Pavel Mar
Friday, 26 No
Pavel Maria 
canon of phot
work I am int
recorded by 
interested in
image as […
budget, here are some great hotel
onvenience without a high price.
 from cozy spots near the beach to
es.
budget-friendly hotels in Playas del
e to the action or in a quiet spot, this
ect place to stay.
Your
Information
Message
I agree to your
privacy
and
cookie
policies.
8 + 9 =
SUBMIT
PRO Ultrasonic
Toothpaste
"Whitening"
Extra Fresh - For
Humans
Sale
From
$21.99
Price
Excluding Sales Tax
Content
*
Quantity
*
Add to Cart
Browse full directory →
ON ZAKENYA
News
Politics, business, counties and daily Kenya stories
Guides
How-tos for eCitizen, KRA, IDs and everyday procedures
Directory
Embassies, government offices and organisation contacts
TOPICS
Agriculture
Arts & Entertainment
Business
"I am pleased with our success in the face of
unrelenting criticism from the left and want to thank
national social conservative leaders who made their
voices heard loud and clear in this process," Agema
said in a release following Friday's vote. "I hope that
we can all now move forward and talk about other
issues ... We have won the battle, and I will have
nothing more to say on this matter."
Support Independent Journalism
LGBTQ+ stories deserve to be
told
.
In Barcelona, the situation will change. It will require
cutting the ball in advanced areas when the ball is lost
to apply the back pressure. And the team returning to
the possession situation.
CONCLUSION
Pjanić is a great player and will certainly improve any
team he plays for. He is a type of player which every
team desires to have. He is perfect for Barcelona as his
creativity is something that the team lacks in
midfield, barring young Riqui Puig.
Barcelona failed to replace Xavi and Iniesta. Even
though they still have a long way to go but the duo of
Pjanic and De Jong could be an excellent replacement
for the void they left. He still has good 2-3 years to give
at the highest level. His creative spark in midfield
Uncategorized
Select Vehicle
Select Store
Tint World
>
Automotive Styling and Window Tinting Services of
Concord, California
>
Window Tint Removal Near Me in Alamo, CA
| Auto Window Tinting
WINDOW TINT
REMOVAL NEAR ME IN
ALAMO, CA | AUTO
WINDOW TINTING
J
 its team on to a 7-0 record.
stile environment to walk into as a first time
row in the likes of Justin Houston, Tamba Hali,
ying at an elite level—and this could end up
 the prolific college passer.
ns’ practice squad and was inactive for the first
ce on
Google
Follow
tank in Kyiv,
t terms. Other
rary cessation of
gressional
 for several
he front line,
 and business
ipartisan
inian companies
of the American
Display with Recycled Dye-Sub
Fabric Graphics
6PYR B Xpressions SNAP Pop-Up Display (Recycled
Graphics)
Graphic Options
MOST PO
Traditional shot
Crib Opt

:::

Exercise description: In full and without error, transcribe the listing.

Solved exercise:
Pavel Mar
Friday, 26 No
Pavel Maria 
canon of phot
work I am int
recorded by 
interested in
image as […
budget, here are some great hotel
onvenience without a high price.
 from cozy spots near the beach to
es.
budget-friendly hotels in Playas del
e to the action or in a quiet spot, this
ect place to stay.
Your
Information
Message
I agree to your
privacy
and
cookie
policies.
8 + 9 =
SUBMIT
PRO Ultrasonic
Toothpaste
"Whitening"
Extra Fresh - For
Humans
Sale
From
$21.99
Price
Excluding Sales Tax
Content
*
Quantity
*
Add to Cart
Browse full directory →
ON ZAKENYA
News
Politics, business, counties and daily Kenya stories
Guides
How-tos for eCitizen, KRA, IDs and everyday procedures
Directory
Embassies, government offices and organisation contacts
TOPICS
Agriculture
Arts & Entertainment
Business
"I am pleased with our success in the face of
unrelenting criticism from the left and want to thank
national social conservative leaders who made their
voices heard loud and clear in this process," Agema
said in a release following Friday's vote. "I hope that
we can all now move forward and talk about other
issues ... We have won the battle, and I will have
nothing more to say on this matter."
Support Independent Journalism
LGBTQ+ stories deserve to be
told
.
In Barcelona, the situation will change. It will require
cutting the ball in advanced areas when the ball is lost
to apply the back pressure. And the team returning to
the possession situation.
CONCLUSION
Pjanić is a great player and will certainly improve any
team he plays for. He is a type of player which every
team desires to have. He is perfect for Barcelona as his
creativity is something that the team lacks in
midfield, barring young Riqui Puig.
Barcelona failed to replace Xavi and Iniesta. Even
though they still have a long way to go but the duo of
Pjanic and De Jong could be an excellent replacement
for the void they left. He still has good 2-3 years to give
at the highest level. His creative spark in midfield
Uncategorized
Select Vehicle
Select Store
Tint World
>
Automotive Styling and Window Tinting Services of
Concord, California
>
Window Tint Removal Near Me in Alamo, CA
| Auto Window Tinting
WINDOW TINT
REMOVAL NEAR ME IN
ALAMO, CA | AUTO
WINDOW TINTING
J
 its team on to a 7-0 record.
stile environment to walk into as a first time
row in the likes of Justin Houston, Tamba Hali,
ying at an elite level—and this could end up
 the prolific college passer.
ns’ practice squad and was inactive for the first
ce on
Google
Follow
tank in Kyiv,
t terms. Other
rary cessation of
gressional
 for several
he front line,
 and business
ipartisan
inian companies
of the American
Display with Recycled Dye-Sub
Fabric Graphics
6PYR B Xpressions SNAP Pop-Up Display (Recycled
Graphics)
Graphic Options
MOST PO
Traditional shot
Crib Opt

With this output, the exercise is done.